**Supplied information:**
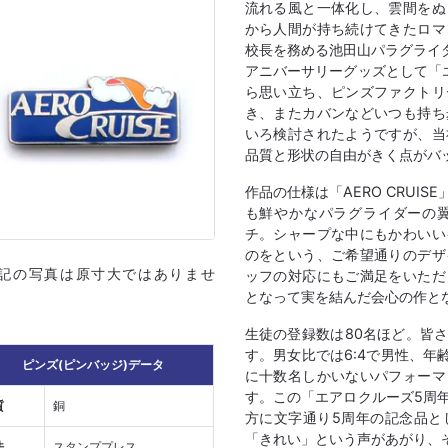
流れる風と一体化し、雲間をぬ
から人間が持ち続けてきたロマ
校長を務める池田山パラグライ
アニバーサリーグッズとして「
ら思い立ち、ピンズファクトリ
き、またカバンなどいつも持ち
いろ検討されたようですが、当
品質と形状の自由がきく点がバ
作品の仕様は「AERO CRUI
も鮮やかなパラグライダーの
チ。シャープな中にもかわいい
のをという、ご希望通りのデザ
上記の写真は原寸大ではありませ
ッフの対応にもご満足をいただ
となって実を結んだ会心の作と
生徒の登録数は80名ほど。皆
す。男女比では6:4で男性、年
ピンズ(ピンバッジ)データ
に十数名しかいないパフォーマ
す。この「エアロクルーズ5周
質
銅
方に文字通り5周年の記念品と
「きれい」という声があがり、
法
スタンププレス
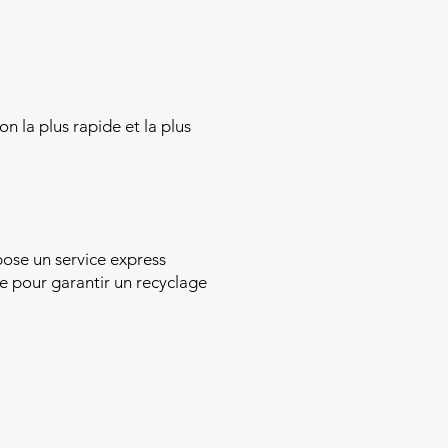
on la plus rapide et la plus
ose un service express
e pour garantir un recyclage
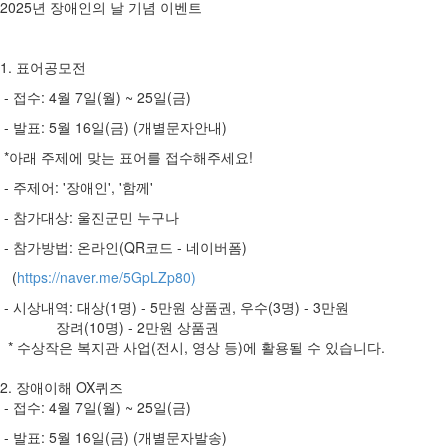
2025년 장애인의 날 기념 이벤트
1. 표어공모전
- 접수: 4월 7일(월) ~ 25일(금)
- 발표: 5월 16일(금) (개별문자안내)
*아래 주제에 맞는 표어를 접수해주세요!
- 주제어: '장애인', '함께'
- 참가대상: 울진군민 누구나
- 참가방법: 온라인(QR코드 - 네이버폼)
(
https://naver.me/5GpLZp80)
- 시상내역: 대상(1명) - 5만원 상품권, 우수(3명) - 3만원
장려(10명) - 2만원 상품권
* 수상작은 복지관 사업(전시, 영상 등)에 활용될 수 있습니다.
2. 장애이해 OX퀴즈
- 접수: 4월 7일(월) ~ 25일(금)
- 발표: 5월 16일(금) (개별문자발송)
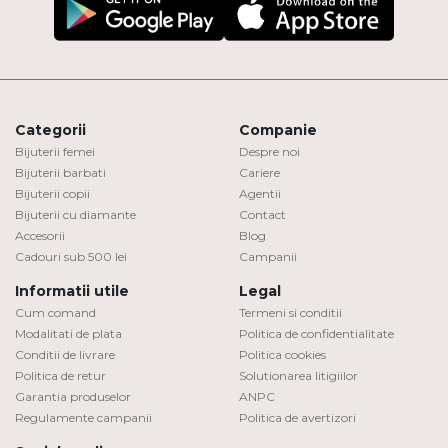
Categorii
Companie
Bijuterii femei
Despre noi
Bijuterii barbati
Cariere
Bijuterii copii
Agentii
Bijuterii cu diamante
Contact
Accesorii
Blog
Cadouri sub 500 lei
Campanii
Informatii utile
Legal
Cum comand
Termeni si conditii
Modalitati de plata
Politica de confidentialitate
Conditii de livrare
Politica cookies
Politica de retur
Solutionarea litigiilor
Garantia produselor
ANPC
Regulamente campanii
Politica de avertizori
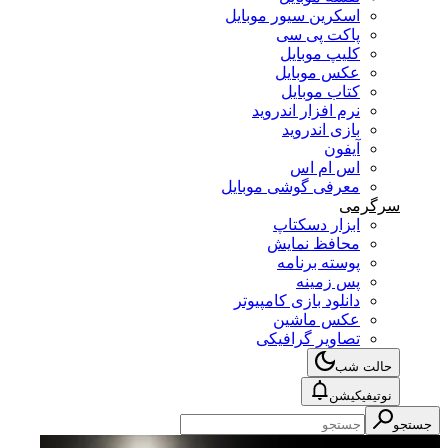
اسکرین سیور موبایل
پاکت پی سی
کلیپ موبایل
عکس موبایل
کتاب موبایل
نرم افزار اندروید
بازی اندروید
آیفون
اس ام اس
معرفی گوشی موبایل
سرگرمی
ابزار دسکتاپ
محافظ نمایش
پوسته برنامه
پس زمینه
دانلود بازی کامپیوتر
عکس ماشین
تصاویر گرافیکی
حالت شب
نوتیفیکیشن
جستجو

**Task objective:**
What is needed is a word-for-word copy of the data above, free of any images.

**Answer to this task:**
流れる風と一体化し、雲間をぬ
から人間が持ち続けてきたロマ
校長を務める池田山パラグライ
アニバーサリーグッズとして「
ら思い立ち、ピンズファクトリ
き、またカバンなどいつも持ち
いろ検討されたようですが、当
品質と形状の自由がきく点がバ
作品の仕様は「AERO CRUI
も鮮やかなパラグライダーの
チ。シャープな中にもかわいい
のをという、ご希望通りのデザ
上記の写真は原寸大ではありませ
ッフの対応にもご満足をいただ
となって実を結んだ会心の作と
生徒の登録数は80名ほど。皆
す。男女比では6:4で男性、年
ピンズ(ピンバッジ)データ
に十数名しかいないパフォーマ
す。この「エアロクルーズ5周
質
銅
方に文字通り5周年の記念品と
「きれい」という声があがり、
法
スタンププレス
on la plus rapide et la plus
ose un service express
e pour garantir un recyclage
2025년 장애인의 날 기념 이벤트
1. 표어공모전
- 접수: 4월 7일(월) ~ 25일(금)
- 발표: 5월 16일(금) (개별문자안내)
*아래 주제에 맞는 표어를 접수해주세요!
- 주제어: '장애인', '함께'
- 참가대상: 울진군민 누구나
- 참가방법: 온라인(QR코드 - 네이버폼)
(
https://naver.me/5GpLZp80)
- 시상내역: 대상(1명) - 5만원 상품권, 우수(3명) - 3만원
장려(10명) - 2만원 상품권
* 수상작은 복지관 사업(전시, 영상 등)에 활용될 수 있습니다.
2. 장애이해 OX퀴즈
- 접수: 4월 7일(월) ~ 25일(금)
- 발표: 5월 16일(금) (개별문자발송)
Categorii
Companie
Bijuterii femei
Despre noi
Bijuterii barbati
Cariere
Bijuterii copii
Agentii
Bijuterii cu diamante
Contact
Accesorii
Blog
Cadouri sub 500 lei
Campanii
Informatii utile
Legal
Cum comand
Termeni si conditii
Modalitati de plata
Politica de confidentialitate
Conditii de livrare
Politica cookies
Politica de retur
Solutionarea litigiilor
Garantia produselor
ANPC
Regulamente campanii
Politica de avertizori
اسکرین سیور موبایل
پاکت پی سی
کلیپ موبایل
عکس موبایل
کتاب موبایل
نرم افزار اندروید
بازی اندروید
آیفون
اس ام اس
معرفی گوشی موبایل
سرگرمی
ابزار دسکتاپ
محافظ نمایش
پوسته برنامه
پس زمینه
دانلود بازی کامپیوتر
عکس ماشین
تصاویر گرافیکی
حالت شب
نوتیفیکیشن
جستجو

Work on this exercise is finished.